Overall interpretation: The distribution across BTC and ETH is heavy and widespread, with ETH bearing the most consistent and intense liquidation. The BTC prints show both heavy selling in futures/trading venues and substantial but counterbalancing buys on several venues. The net effect is a market environment where supply outpaces demand, especially for ETH, supporting a cautious-to-bearish near-term outlook.
💰 BTC & ETH Deep Dive
Detailed orderflow analysis for majors:
- BTC: buy/sell ratio, volume, exchange breakdown
- Buy volume: $234.4M
- Sell volume: $325.7M
- Avg buy ratio: 56.8%
- Exchange breakdown (based on imbalances):
- Hyperliquid shows significant BTC buying activity (the most visible cluster of BTC buy prints at 88%, 95%, and 93% across Hyperliquid-related lines).

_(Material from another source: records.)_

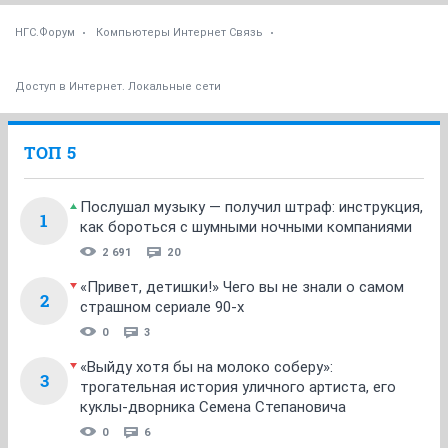
НГС.Форум
Компьютеры Интернет Связь
Доступ в Интернет. Локальные сети
ТОП 5
Послушал музыку — получил штраф: инструкция,
1
как бороться с шумными ночными компаниями
2 691
20
«Привет, детишки!» Чего вы не знали о самом
2
страшном сериале 90-х
0
3
«Выйду хотя бы на молоко соберу»:
3
трогательная история уличного артиста, его
куклы-дворника Семена Степановича
0
6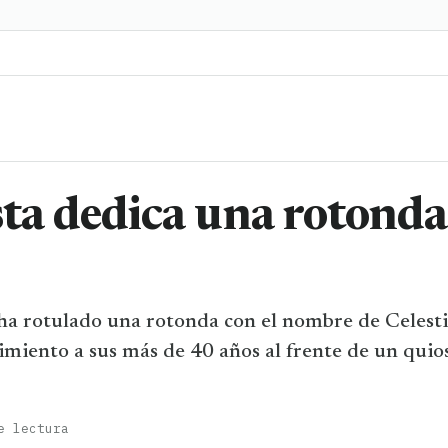
esta dedica una rotonda
 ha rotulado una rotonda con el nombre de Celest
cimiento a sus más de 40 años al frente de un quio
e lectura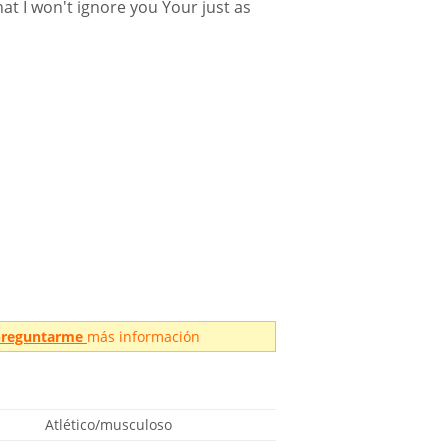
at I won't ignore you Your just as
 preguntarme
más información
Atlético/musculoso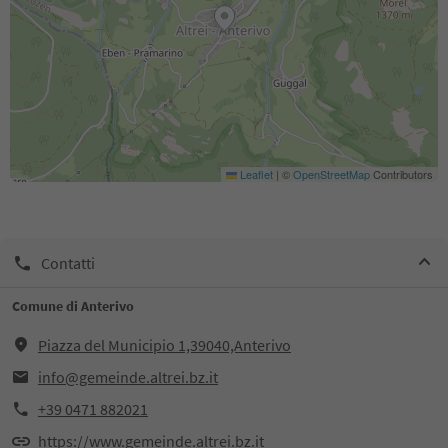
Leaflet
|
©
OpenStreetMap
Contributors
Contatti
Comune di Anterivo
Piazza del Municipio 1,39040,Anterivo
info@gemeinde.altrei.bz.it
+39 0471 882021
https://www.gemeinde.altrei.bz.it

- OKX Spot appears in the BTC buy mix (74.6M line on the 95% print), indicating institutional-like liquidity provision on spot.

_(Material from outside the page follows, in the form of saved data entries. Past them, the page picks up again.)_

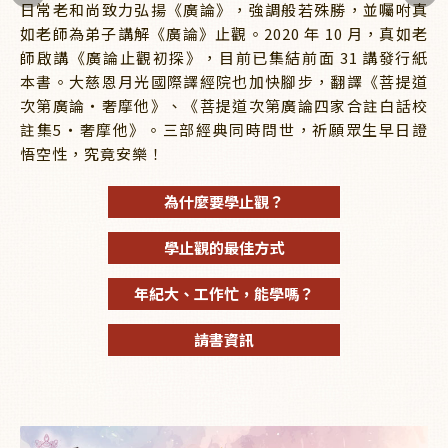
日常老和尚致力弘揚《廣論》，強調般若殊勝，並囑咐真
如老師為弟子講解《廣論》止觀。2020 年 10 月，真如老
師啟講《廣論止觀初探》，目前已集結前面 31 講發行紙
本書。大慈恩月光國際譯經院也加快腳步，翻譯《菩提道
次第廣論・奢摩他》、《菩提道次第廣論四家合註白話校
註集5・奢摩他》。三部經典同時問世，祈願眾生早日證
悟空性，究竟安樂！
為什麼要學止觀？
學止觀的最佳方式
年紀大、工作忙，能學嗎？
請書資訊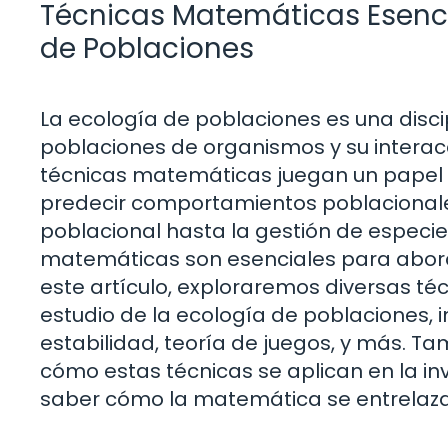
Técnicas Matemáticas Esencia
de Poblaciones
La ecología de poblaciones es una disci
poblaciones de organismos y su interac
técnicas matemáticas juegan un papel 
predecir comportamientos poblacionale
poblacional hasta la gestión de especie
matemáticas son esenciales para abord
este artículo, exploraremos diversas té
estudio de la ecología de poblaciones, 
estabilidad, teoría de juegos, y más. T
cómo estas técnicas se aplican en la inve
saber cómo la matemática se entrelaza 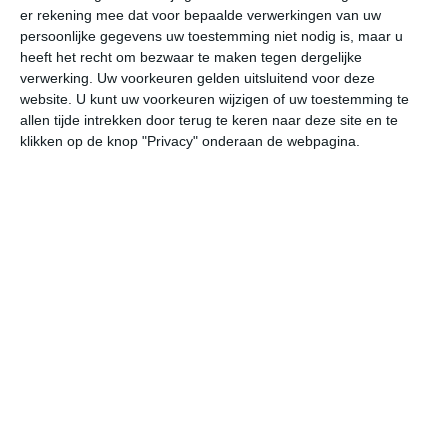
er rekening mee dat voor bepaalde verwerkingen van uw
persoonlijke gegevens uw toestemming niet nodig is, maar u
vr
za
zo
ma
di
heeft het recht om bezwaar te maken tegen dergelijke
verwerking. Uw voorkeuren gelden uitsluitend voor deze
website. U kunt uw voorkeuren wijzigen of uw toestemming te
allen tijde intrekken door terug te keren naar deze site en te
23°
14°
25°
13°
32°
13°
29°
19°
22°
15°
klikken op de knop "Privacy" onderaan de webpagina.
15°C
15°C
19°C
22°C
23°C
21
05:00
08:00
11:00
14:00
17:00
20
05:00
08:00
11:00
14:00
17:00
20
NNW 2
NNW 2
N 2
NW 2
NNW 2
NN
05:00
08:00
11:00
14:00
17:00
20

- Bybit Spot also participates in BTC buys (60.3M line on the 93% print), adding breadth to the buyer base.
- What this means: The BTC orderflow reveals a credible but not overwhelming accumulation, concentrated on Hyperliquid with supportive presence on spot venues. The higher sell volume on BTC confirms a net bearish tilt in BTC terms, but the presence of sizable buy prints signals a potential bid-side base that could stabilize if liquidity pockets hold. The 56.8% avg buy ratio suggests that buyers still face a strong selling behemoth—smart money is nibbling, not violently pushing BTC higher.
- ETH: buy/sell ratio, volume, exchange breakdown
- Buy volume: $91.0M
- Sell volume: $317.4M
- Avg buy ratio: 44.5%
- Exchange breakdown (based on imbalances):
- ETH buys occur on Hyperliquid and Bitunix (59.5M line) and on Bitget alongside Hyperliquid (20.1M line).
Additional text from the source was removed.